The recovery has been "disappointingly slow," Ms. Yellen lamented earlier this month. "Our consistent expectations for a pickup in growth have been dashed over a number of years," she said. "And the labour market is behaving in some perplexing ways and showing patterns that are novel."

Mr. Yellen bluntly acknowledged that monetary policy is grappling with "significant unexpected twists and turns."

The economic ground has fundamentally shifted since the financial crisis, making forecasting tricky, according to economist David Rosenberg of Gluskin Sheff and Associates Inc.

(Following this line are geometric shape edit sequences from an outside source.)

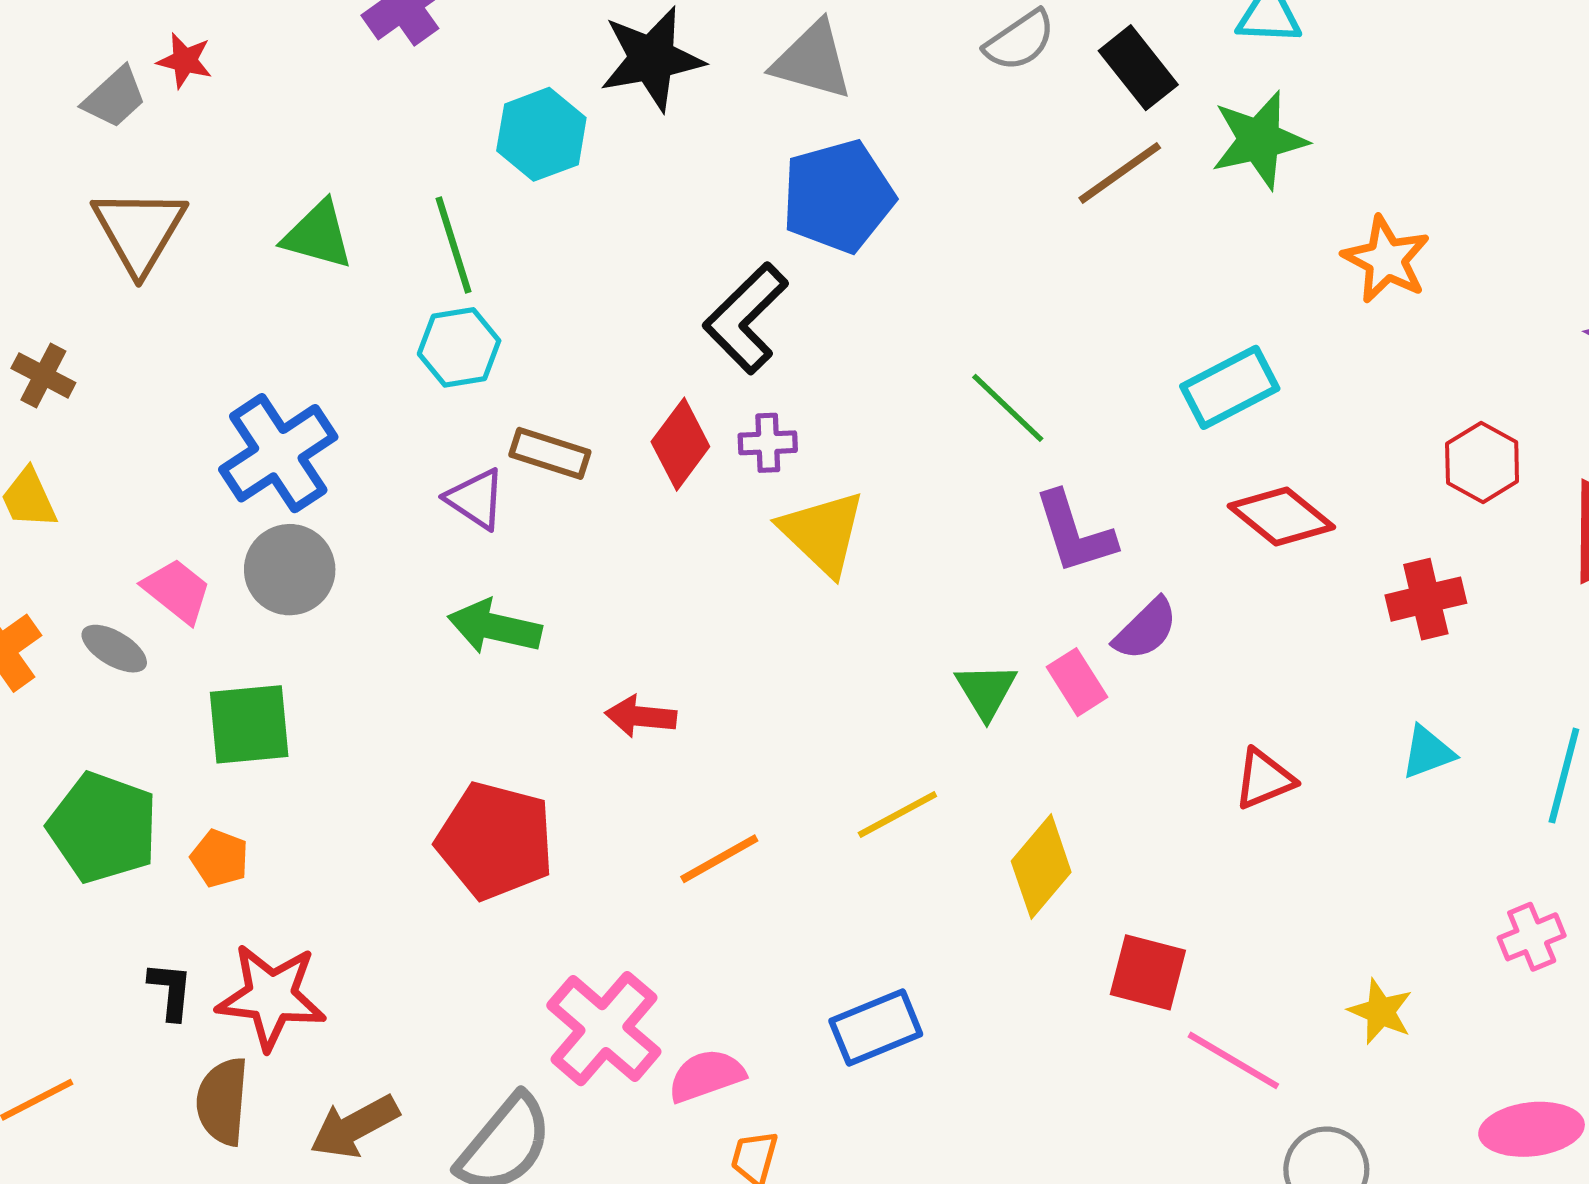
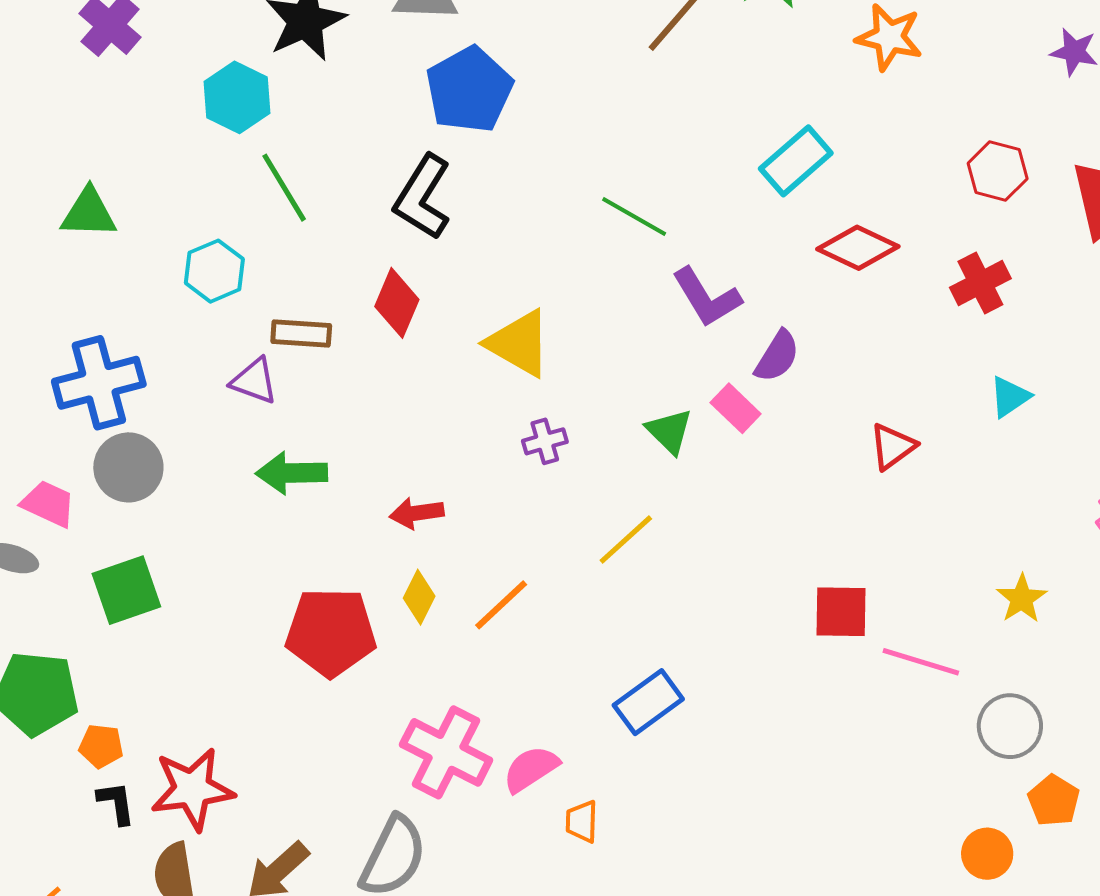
green line: (453, 245) -> (284, 188), moved
purple cross: (768, 443) -> (545, 441), moved
blue cross: (278, 453) -> (99, 383), turned 32
orange pentagon: (220, 858) -> (101, 746), moved
yellow diamond: (1041, 867) -> (419, 597), moved, size x0.7
yellow star: (1381, 1012) -> (1022, 599), turned 30

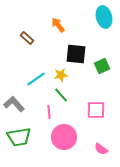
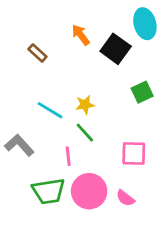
black square: (76, 54) -> (116, 49), moved, turned 30
cyan line: (36, 79) -> (50, 110), turned 66
green trapezoid: (19, 137) -> (49, 191), moved
pink semicircle: (101, 149) -> (125, 198), moved

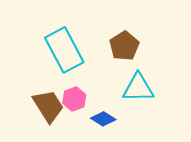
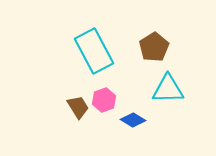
brown trapezoid: (48, 106) -> (78, 107), size x0.7

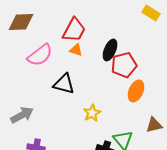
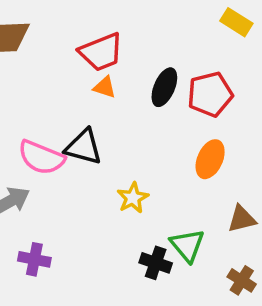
red trapezoid: (74, 30) -> (101, 52), turned 40
pink semicircle: (40, 55) -> (41, 157), moved, turned 60
red pentagon: (124, 65) -> (210, 94), moved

"The economic models … are now fraught with huge error terms," he wrote in a recent commentary. "For five decades, the economy was pumped by ever-expanding credit creation. Recessions were merely short setbacks and expansions were long and strong. But we are in an entirely new era, globally, after hitting the debt wall six years ago."

In Canada, Mr. Poloz has expressed similar frustration that the bank's models, particularly when it comes to forecasting an elusive pick-up in exports. After a speech in Saskatoon last week, he lamented that "our models have not done a good job of explaining exports over the past two years."

And because the economy depends on an export recovery to return to health, Mr. Poloz isn't yet prepared to say if the bank's next rate move will be a rate cut or a rate hike. There is simply "too much uncertainty to say one way or the other," he told reporters.

If exports are Mr. Poloz's puzzle, Ms. Yellen's problems centre around inflation and the job market. Prices in the United States, for example, have consistently been tamer that the Fed has expected in recent years.

But inflation is starting to pick up. The U.S. consumer price index rose at an annual rate of 1.5 per cent in March, up from 1.1 per cent in February. Core inflation, which excludes volatile food and energy costs, reached 1.7 per cent, up from 1.6 per cent in February.